Says Foster, "[F]riends, family and wider society appear to think miscarriage and baby loss is owned by the woman and is not a male issue. In my experience, people don't seem to think that males grieve. I found it immensely difficult to articulate verbally what I thought but I spent close to five years making imagery about it. It was only at the end of this process that I feel I can articulate my grief. "

Foster is not alone in his use of art as a vehicle of expression for men and grief and baby loss. Irish artist Louis Hemmings is the father of Holly, stillborn in 1991. He has written extensively on loss and raised the public profile of men and grief. His work includes the short video Goodbye Au Revoir Slan.

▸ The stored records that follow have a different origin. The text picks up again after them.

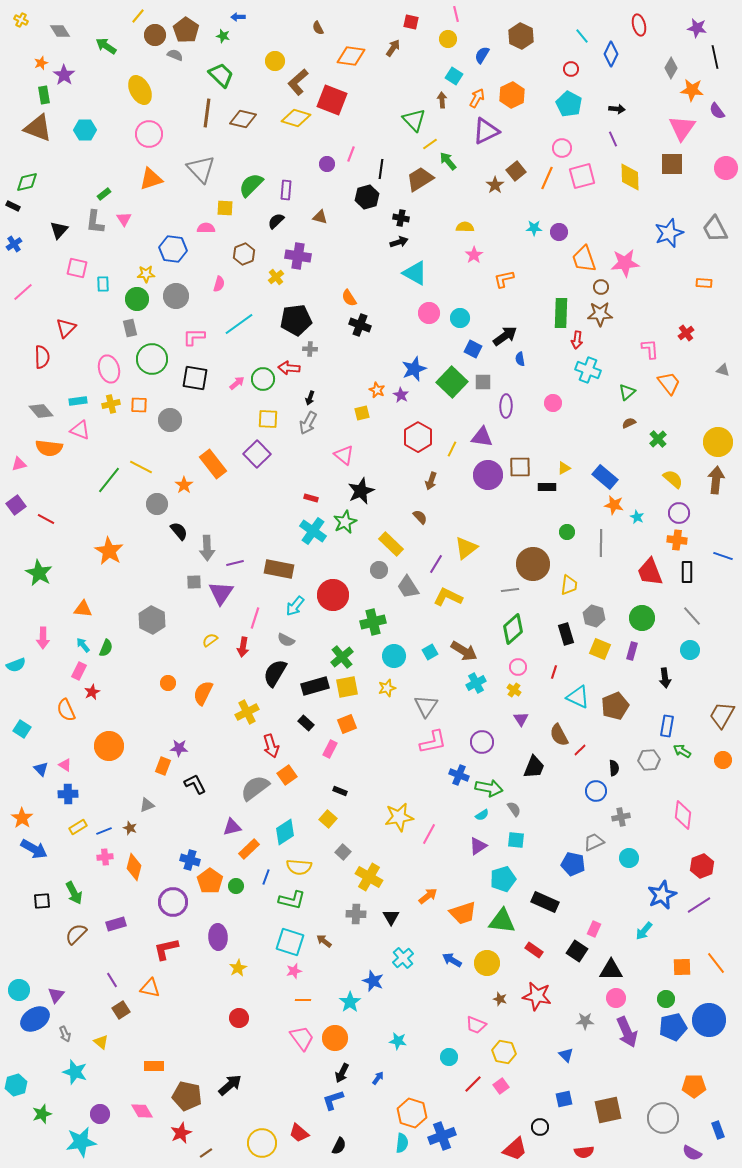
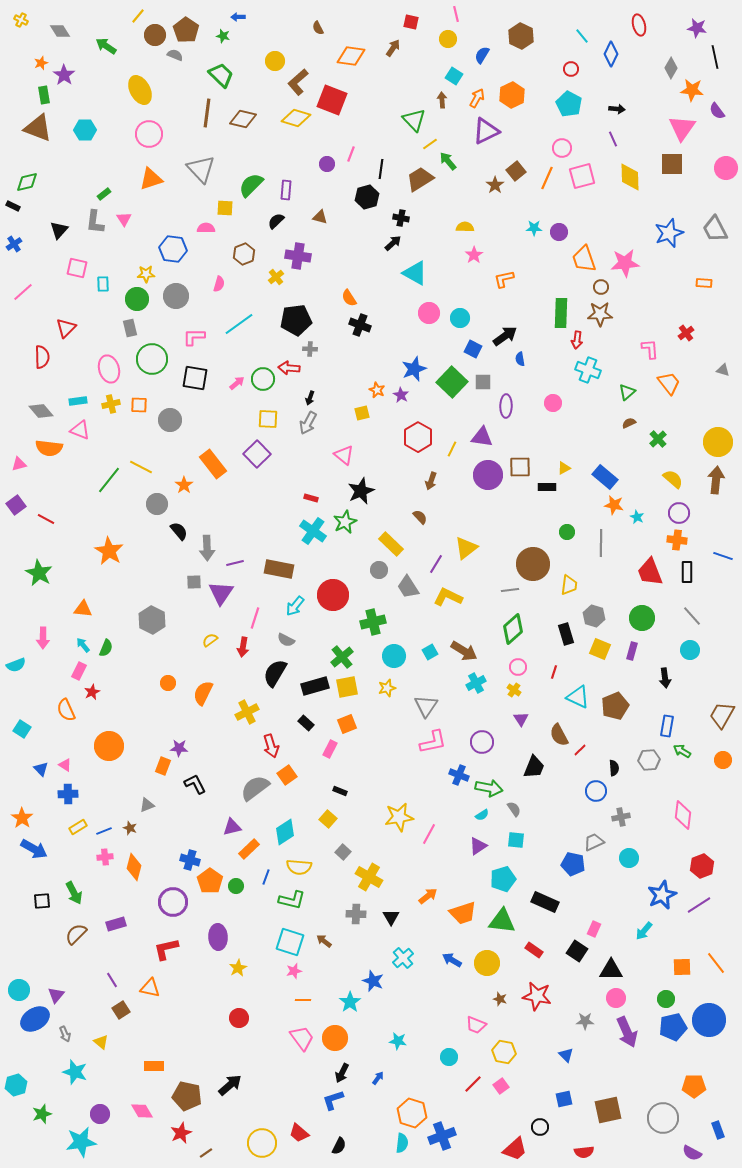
black arrow at (399, 242): moved 6 px left, 1 px down; rotated 24 degrees counterclockwise
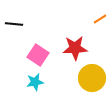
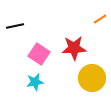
black line: moved 1 px right, 2 px down; rotated 18 degrees counterclockwise
red star: moved 1 px left
pink square: moved 1 px right, 1 px up
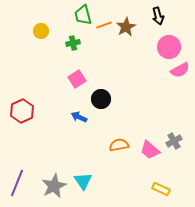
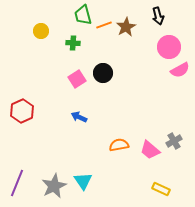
green cross: rotated 16 degrees clockwise
black circle: moved 2 px right, 26 px up
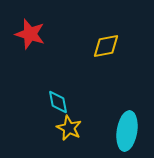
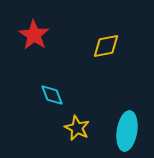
red star: moved 4 px right, 1 px down; rotated 16 degrees clockwise
cyan diamond: moved 6 px left, 7 px up; rotated 10 degrees counterclockwise
yellow star: moved 8 px right
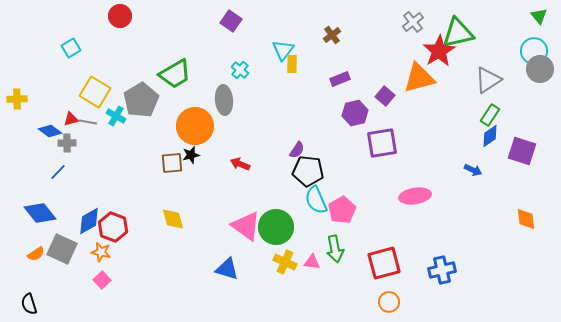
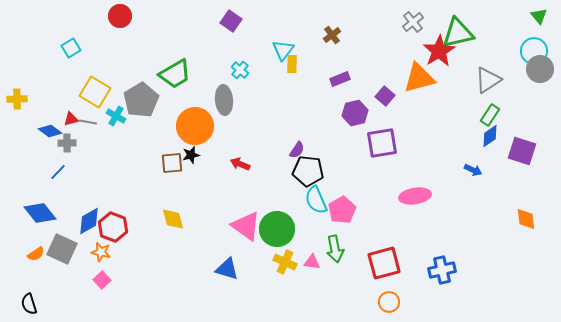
green circle at (276, 227): moved 1 px right, 2 px down
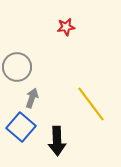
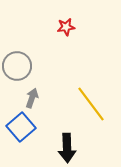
gray circle: moved 1 px up
blue square: rotated 8 degrees clockwise
black arrow: moved 10 px right, 7 px down
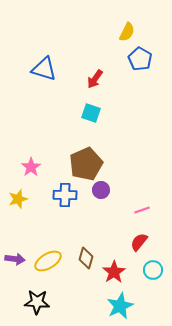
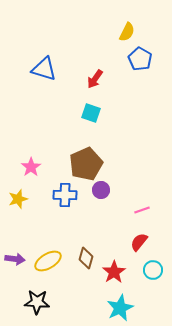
cyan star: moved 2 px down
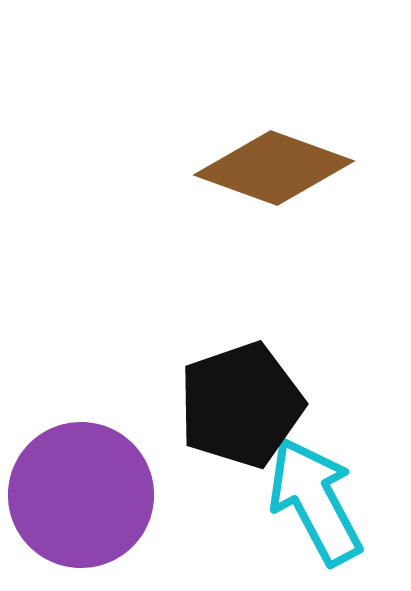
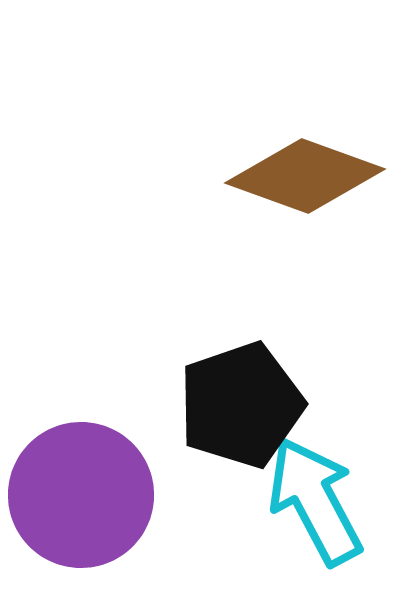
brown diamond: moved 31 px right, 8 px down
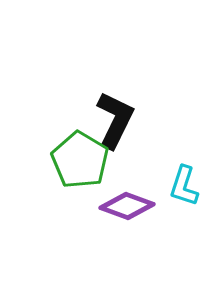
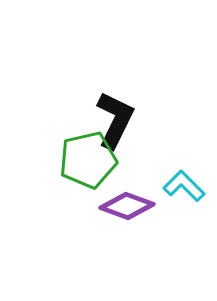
green pentagon: moved 8 px right; rotated 28 degrees clockwise
cyan L-shape: rotated 117 degrees clockwise
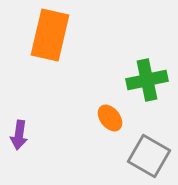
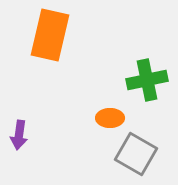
orange ellipse: rotated 52 degrees counterclockwise
gray square: moved 13 px left, 2 px up
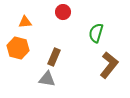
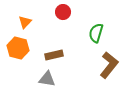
orange triangle: rotated 40 degrees counterclockwise
brown rectangle: moved 2 px up; rotated 54 degrees clockwise
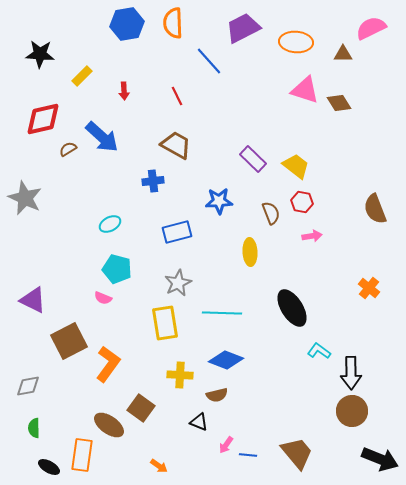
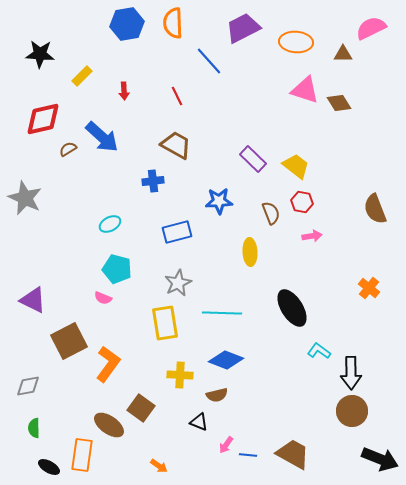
brown trapezoid at (297, 453): moved 4 px left, 1 px down; rotated 21 degrees counterclockwise
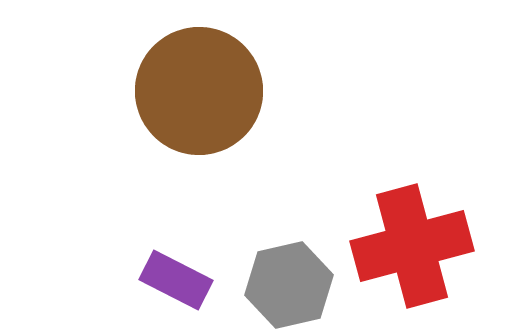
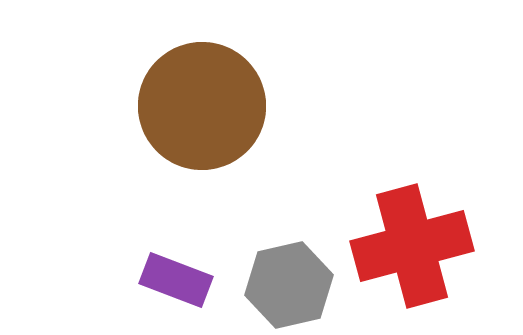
brown circle: moved 3 px right, 15 px down
purple rectangle: rotated 6 degrees counterclockwise
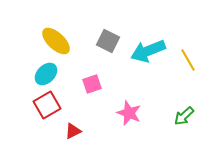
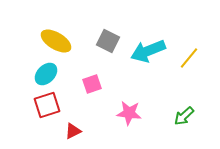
yellow ellipse: rotated 12 degrees counterclockwise
yellow line: moved 1 px right, 2 px up; rotated 70 degrees clockwise
red square: rotated 12 degrees clockwise
pink star: rotated 15 degrees counterclockwise
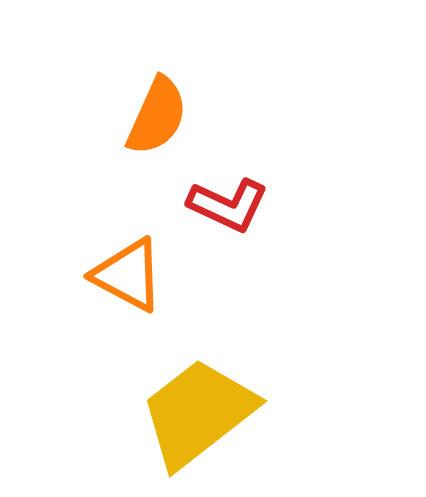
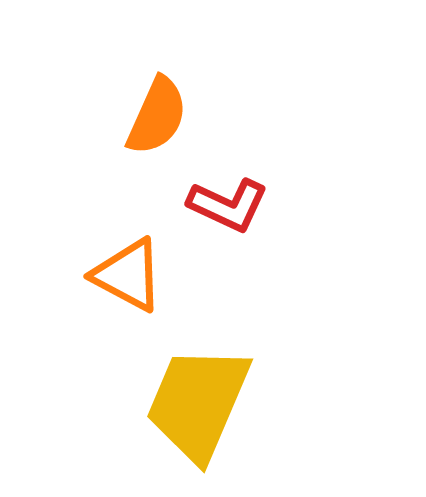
yellow trapezoid: moved 10 px up; rotated 29 degrees counterclockwise
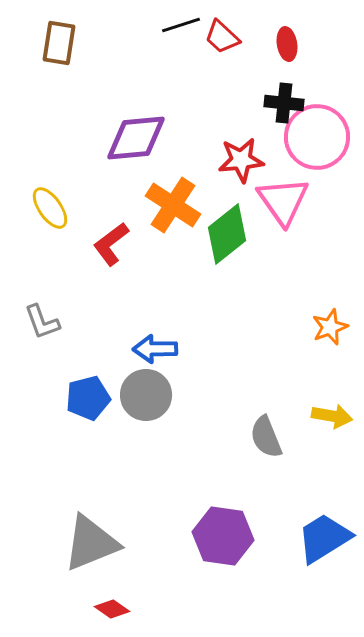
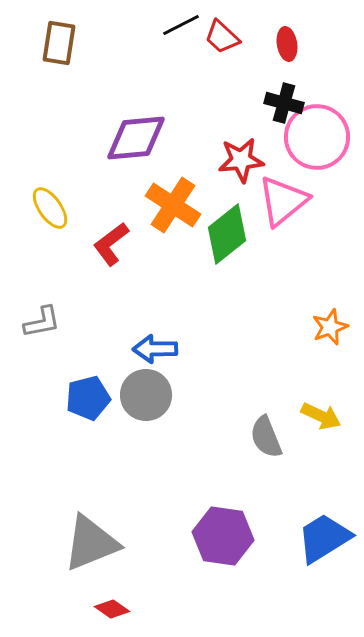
black line: rotated 9 degrees counterclockwise
black cross: rotated 9 degrees clockwise
pink triangle: rotated 26 degrees clockwise
gray L-shape: rotated 81 degrees counterclockwise
yellow arrow: moved 11 px left; rotated 15 degrees clockwise
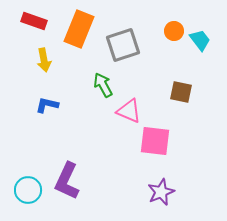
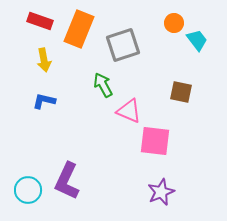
red rectangle: moved 6 px right
orange circle: moved 8 px up
cyan trapezoid: moved 3 px left
blue L-shape: moved 3 px left, 4 px up
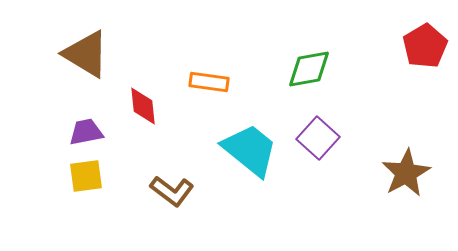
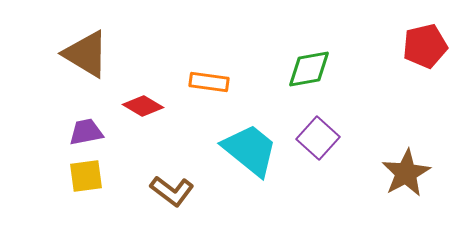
red pentagon: rotated 18 degrees clockwise
red diamond: rotated 54 degrees counterclockwise
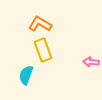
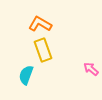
pink arrow: moved 7 px down; rotated 35 degrees clockwise
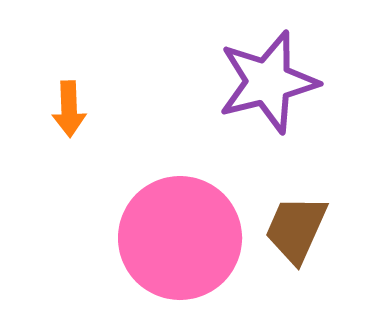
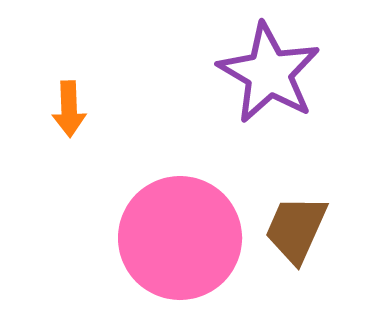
purple star: moved 1 px right, 9 px up; rotated 28 degrees counterclockwise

It is critical that men be given the space and permission to experience the full range of emotional responses to baby loss.

Absolutely normal responses to loss may range from mild through to severe. Attachments to pregnancies begin at different points for different people. This fact transcends gender. There is no correct response to baby loss.

However, creating space for men to grieve or process loss on their own terms in a supportive setting can be of great benefit to a couple experiencing loss together.

Dr. Julie Bindeman, Psy-D and Co-Director of Integrative Therapy of Greater Washington, offers these practical tips to those wishing to support Loss Dads on Father's Day.

1. Do understand that men express feelings differently. Take his lead and listen carefully to what he is saying.

2, Don't feel the need to bring it up over and over again. Generally, men, when asked, can be clear about their needs.

3. Don't take his answers personally. Allow him the space to experience the day on his own terms.

I think of my husband. Almost a decade after our son was stillborn, my heart still catches when I think of one or another of his heroic efforts to support me and at his own expense.

Little things still make me sad -- I remember the expressions of thrumming grief passing over his face. In a landscape of grief, these expressions reminded me of moon shadows obscuring as much as they revealed.

In breaking the silence around pregnancy and infant loss, we need to remember that men suffer loss too. In helping them understand their own experience or grief we are making our families stronger.